As December comes to a close, we polish off the last of the holiday cookies, skip the morning workout while visiting relatives, and snap at the kids when everyone's overloaded on sugar and
presents. We return home, resolved to Make Changes. We write out a list and post it on the fridge. And by the end of January, the list is buried under unsigned permission slips and cupcake recipes
for the bake sale, and not a single item is crossed off.
Once again, we've sabotaged ourselves. What's worse, we don't even always realize that's what we're doing.
Set up for success
The trick to making resolutions you can keep is to first understand how to write a good resolution, one that automatically sets you up for success. And no, that doesn't mean that the goal should be
to lose less weight or to read fewer books or to run more miles. Rather, you step back from the overarching goal: lose weight, read more, exercise more -- and approach your resolution differently.
"Lose weight" is far too broad. "Lose 15 pounds by the end of March" is better, but still not great. Yes, it's a goal, a marker, but how are you getting there? How do you measure success on February
2? Instead, aim for something like, "I resolve to stop taking second helpings at dinner." "I resolve to eat five servings of vegetables daily." "I resolve to keep a food journal for two weeks." "I
resolve to meet with a nutritionist by the end of the month."
These are goals you can reach and cross off. These are goals that will get you to the end of March -- and beyond. These are goals that set you up for success.
You can take this approach with any resolution on your list. Instead of resolving to write a novel, resolve to spend 15 minutes writing every day. If your goal is to run a marathon, start by
committing to follow the Couch to 5K plan for two weeks. Give yourself a fighting chance. Nothing succeeds like success. Something that's working motivates you to keep going.

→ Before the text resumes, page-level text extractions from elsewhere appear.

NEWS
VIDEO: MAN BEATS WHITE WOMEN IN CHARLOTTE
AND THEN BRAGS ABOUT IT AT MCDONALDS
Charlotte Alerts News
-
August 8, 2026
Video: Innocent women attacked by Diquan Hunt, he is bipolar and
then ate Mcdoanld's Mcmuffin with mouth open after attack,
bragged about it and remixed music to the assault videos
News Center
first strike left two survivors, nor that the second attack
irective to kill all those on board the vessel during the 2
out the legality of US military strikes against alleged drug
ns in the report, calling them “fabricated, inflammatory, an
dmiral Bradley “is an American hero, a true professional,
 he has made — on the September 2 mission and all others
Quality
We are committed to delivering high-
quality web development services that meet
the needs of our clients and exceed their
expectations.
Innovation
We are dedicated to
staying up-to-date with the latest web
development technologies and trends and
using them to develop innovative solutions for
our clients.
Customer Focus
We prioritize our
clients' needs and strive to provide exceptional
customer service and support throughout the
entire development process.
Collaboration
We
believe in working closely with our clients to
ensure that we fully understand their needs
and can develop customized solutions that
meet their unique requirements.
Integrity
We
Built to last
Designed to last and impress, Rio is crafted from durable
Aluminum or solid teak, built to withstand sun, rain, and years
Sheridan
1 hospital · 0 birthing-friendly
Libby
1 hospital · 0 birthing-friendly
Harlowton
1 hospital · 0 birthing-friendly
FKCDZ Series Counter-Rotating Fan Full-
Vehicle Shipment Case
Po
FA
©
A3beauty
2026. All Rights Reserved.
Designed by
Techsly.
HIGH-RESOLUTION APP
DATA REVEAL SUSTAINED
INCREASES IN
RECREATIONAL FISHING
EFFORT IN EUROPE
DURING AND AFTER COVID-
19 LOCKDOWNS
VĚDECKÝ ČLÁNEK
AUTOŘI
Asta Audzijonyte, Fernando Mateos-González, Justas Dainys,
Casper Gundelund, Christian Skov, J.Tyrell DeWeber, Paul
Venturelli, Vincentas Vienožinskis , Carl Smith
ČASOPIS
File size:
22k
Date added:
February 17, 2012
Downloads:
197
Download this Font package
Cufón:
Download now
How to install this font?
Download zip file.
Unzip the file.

What about goals that are inherently less tangible, like resolving to be a better parent? This, too, is something you can do -- if you go about it the right way. Think for a few minutes about what
exactly you want to change. What does success look like? How can you get there? You might start by resolving not to raise your voice to your kids, or to start using a special phrase to indicate that
you're mad and need a few minutes to cool off.
Creating great goals
The best goals and resolutions, as you can see, are those that let you work a little bit every single day. Commitment is a long-term thing, and the only way to get there is with a lot of practice.
That means getting up every day and working for what you want.
Your goal is to stop procrastinating? Commit to spending 20 minutes a day on the tasks you usually put off. You want to spend more time with your spouse? Set a 10-minute date every morning or evening
to touch base and catch up. You want to make more money? Spend 15 minutes daily looking for new clients or accounts, suggesting additional responsibilities to your boss, or brainstorming ways to
improve processes. You get the idea.
Checkpoints for celebration
The final key to successful resolutions is to create checkpoints along your path. Right now, while you're still excited about setting goals, take the time to schedule some followups in your calendar.
Whether you use an electronic or paper organizer, jot down reminders and celebration points. Check in with yourself, celebrate your success, and adjust your goals as necessary.
With a little practice, you can create New Year's resolutions you'll enjoy keeping all year long.